How many times have you seen the image? It looms behind newscasters during evening updates, gets handed out on printed fliers and scrolls by in tweet after tweet. It might even show up in your dreams.

But for Alissa Eckert — a medical illustrator at the Centers for Disease Control and Prevention who helped to create what has become the iconic representation of the novel coronavirus — it started out as just another assignment.

On Jan. 21, the day after the C.D.C. activated its emergency operations center for the new coronavirus, Ms. Eckert and her colleague Dan Higgins were asked to create “an identity” for the virus. “Something to grab the public’s attention,” she said. Ms. Eckert expected that whatever they came up with might appear on a few cable news programs, as their creations had in the past.

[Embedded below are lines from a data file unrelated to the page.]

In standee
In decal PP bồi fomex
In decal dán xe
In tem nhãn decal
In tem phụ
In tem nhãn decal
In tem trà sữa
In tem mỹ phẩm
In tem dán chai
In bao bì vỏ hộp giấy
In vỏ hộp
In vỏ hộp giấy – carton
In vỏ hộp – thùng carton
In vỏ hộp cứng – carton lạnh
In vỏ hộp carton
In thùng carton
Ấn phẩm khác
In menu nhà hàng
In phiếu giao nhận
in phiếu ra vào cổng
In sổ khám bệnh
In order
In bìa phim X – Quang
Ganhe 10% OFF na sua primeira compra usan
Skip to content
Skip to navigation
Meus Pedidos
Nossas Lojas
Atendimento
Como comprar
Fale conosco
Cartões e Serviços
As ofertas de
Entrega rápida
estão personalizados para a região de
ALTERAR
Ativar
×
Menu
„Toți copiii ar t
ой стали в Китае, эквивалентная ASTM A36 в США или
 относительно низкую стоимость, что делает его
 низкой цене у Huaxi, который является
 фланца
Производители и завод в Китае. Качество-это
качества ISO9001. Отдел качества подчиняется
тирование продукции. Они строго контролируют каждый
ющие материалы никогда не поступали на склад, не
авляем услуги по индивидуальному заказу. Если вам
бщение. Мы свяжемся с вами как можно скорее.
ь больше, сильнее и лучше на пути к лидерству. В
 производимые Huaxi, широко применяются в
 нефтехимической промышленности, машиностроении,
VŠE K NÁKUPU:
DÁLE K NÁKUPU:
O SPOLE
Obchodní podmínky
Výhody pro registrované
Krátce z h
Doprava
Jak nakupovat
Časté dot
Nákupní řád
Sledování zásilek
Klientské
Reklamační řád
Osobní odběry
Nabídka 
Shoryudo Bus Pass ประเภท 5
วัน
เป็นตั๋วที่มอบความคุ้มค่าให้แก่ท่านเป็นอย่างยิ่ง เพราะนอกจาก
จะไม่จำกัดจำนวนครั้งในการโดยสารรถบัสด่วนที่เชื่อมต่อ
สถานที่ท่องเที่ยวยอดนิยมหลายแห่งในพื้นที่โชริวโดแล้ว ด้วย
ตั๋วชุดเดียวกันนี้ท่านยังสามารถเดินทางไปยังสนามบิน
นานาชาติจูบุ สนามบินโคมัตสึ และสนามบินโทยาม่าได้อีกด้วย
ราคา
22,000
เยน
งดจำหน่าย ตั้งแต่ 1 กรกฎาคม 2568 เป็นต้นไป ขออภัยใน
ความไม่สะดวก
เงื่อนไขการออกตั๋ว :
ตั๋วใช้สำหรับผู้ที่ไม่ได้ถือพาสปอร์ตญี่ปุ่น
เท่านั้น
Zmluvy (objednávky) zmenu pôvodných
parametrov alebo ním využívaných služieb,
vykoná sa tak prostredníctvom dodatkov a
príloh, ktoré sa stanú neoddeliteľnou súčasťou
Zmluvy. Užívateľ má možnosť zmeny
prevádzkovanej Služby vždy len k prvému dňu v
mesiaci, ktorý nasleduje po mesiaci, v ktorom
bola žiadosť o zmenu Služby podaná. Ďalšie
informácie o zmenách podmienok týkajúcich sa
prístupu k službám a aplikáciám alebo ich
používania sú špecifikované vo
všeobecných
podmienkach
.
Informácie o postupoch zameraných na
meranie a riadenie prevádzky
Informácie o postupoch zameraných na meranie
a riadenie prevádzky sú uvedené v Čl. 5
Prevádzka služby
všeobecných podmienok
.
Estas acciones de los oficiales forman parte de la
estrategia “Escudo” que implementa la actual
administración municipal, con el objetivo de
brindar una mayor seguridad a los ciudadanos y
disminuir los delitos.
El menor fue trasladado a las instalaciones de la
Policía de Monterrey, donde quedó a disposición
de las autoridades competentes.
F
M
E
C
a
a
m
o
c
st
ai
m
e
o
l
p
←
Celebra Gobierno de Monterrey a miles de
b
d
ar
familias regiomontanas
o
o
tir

Instead, as the pandemic spread and intensified, their rendering’s reach did, too. “It started popping up around the world,” she said.

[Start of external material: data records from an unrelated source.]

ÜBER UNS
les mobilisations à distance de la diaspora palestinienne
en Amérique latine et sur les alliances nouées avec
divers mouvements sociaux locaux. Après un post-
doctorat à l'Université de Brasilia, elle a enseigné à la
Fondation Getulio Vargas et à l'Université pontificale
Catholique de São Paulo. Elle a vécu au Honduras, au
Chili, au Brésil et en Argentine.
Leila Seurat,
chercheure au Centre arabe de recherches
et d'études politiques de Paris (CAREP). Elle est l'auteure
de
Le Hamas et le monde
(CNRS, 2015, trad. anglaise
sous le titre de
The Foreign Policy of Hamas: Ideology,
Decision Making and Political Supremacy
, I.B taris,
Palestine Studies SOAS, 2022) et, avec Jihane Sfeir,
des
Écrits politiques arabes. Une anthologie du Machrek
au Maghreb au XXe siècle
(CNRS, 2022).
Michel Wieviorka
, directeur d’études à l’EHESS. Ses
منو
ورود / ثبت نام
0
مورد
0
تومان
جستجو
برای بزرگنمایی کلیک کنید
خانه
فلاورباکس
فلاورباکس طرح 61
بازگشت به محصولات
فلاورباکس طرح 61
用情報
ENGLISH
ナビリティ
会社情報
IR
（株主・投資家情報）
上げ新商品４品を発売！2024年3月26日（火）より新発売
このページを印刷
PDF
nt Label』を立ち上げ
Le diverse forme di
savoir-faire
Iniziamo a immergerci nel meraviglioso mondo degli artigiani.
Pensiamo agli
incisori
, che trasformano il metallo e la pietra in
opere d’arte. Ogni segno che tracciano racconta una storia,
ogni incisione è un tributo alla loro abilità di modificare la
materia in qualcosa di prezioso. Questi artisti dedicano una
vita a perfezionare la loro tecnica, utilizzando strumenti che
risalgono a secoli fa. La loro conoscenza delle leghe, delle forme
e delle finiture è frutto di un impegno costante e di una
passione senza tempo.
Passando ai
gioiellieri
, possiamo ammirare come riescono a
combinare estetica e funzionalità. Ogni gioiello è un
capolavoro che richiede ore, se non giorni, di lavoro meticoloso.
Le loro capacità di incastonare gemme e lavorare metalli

Ms. Eckert uses art to make difficult medical concepts more approachable. For instance the dozens of illustrations of birth defects she’s done over the years can be “a little bit easier for people to look at and understand” than photographs, she said.

Often this means bringing the unseeable into view. One of her favorite recent illustrations, of a cluster of Neisseria gonorrhoeae, the bacteria that cause gonorrhea, was used in a 2019 report on antibiotic resistance. In her portrayal, the bacteria float like jellyfish, their tentacle-like pili intertwined. The aim was to “make them look like they’re really alive,” she said, “so you know to be aware of them.”

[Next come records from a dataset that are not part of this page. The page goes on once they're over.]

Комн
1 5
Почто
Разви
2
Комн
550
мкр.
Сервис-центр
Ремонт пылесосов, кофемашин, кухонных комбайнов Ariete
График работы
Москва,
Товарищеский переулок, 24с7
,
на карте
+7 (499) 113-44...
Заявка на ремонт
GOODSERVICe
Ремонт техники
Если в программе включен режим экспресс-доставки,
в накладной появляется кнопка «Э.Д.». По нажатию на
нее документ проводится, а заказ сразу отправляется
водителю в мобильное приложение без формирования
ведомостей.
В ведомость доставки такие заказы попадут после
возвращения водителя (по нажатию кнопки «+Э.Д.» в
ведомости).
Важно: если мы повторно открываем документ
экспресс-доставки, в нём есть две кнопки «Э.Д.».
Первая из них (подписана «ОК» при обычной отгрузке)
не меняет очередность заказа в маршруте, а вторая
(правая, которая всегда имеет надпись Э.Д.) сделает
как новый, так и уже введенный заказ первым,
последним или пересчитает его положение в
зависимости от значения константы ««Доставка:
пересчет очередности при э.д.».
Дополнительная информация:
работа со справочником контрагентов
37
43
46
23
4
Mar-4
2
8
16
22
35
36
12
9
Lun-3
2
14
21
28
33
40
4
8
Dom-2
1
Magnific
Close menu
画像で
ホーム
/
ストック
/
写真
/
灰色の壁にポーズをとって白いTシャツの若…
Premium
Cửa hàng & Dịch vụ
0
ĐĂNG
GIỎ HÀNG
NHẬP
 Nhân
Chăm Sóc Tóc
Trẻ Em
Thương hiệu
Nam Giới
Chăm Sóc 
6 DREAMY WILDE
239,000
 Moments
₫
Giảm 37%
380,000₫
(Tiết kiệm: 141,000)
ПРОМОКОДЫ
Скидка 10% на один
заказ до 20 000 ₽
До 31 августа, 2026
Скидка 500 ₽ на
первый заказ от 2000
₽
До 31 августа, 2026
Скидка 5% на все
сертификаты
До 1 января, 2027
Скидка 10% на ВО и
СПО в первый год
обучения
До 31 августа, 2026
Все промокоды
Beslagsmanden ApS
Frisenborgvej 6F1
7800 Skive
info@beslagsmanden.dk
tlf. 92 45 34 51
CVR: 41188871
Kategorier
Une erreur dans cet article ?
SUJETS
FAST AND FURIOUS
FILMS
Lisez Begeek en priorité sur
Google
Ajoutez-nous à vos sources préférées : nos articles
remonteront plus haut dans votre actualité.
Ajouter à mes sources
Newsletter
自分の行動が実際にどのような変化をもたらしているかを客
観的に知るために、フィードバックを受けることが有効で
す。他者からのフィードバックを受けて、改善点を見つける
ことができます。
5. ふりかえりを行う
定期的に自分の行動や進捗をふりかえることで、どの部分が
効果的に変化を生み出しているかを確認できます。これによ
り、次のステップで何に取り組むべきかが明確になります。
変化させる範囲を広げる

The image took about a week to make — a fast turnaround, Ms. Eckert said. She expects its success will set a standard, she said: Next time a novel virus needs to be illustrated, it too will likely get a beauty shot.

And it has certainly spread far and wide. She has seen her illustration turned into cookies and knitting projects. Someone recently told Ms. Eckert that her image haunts them on their occasional trips to the grocery store. If they reach out to touch something, they’ll picture that spiky gray blob and pause.

She was glad to hear it, she said. “It’s out there doing its job.”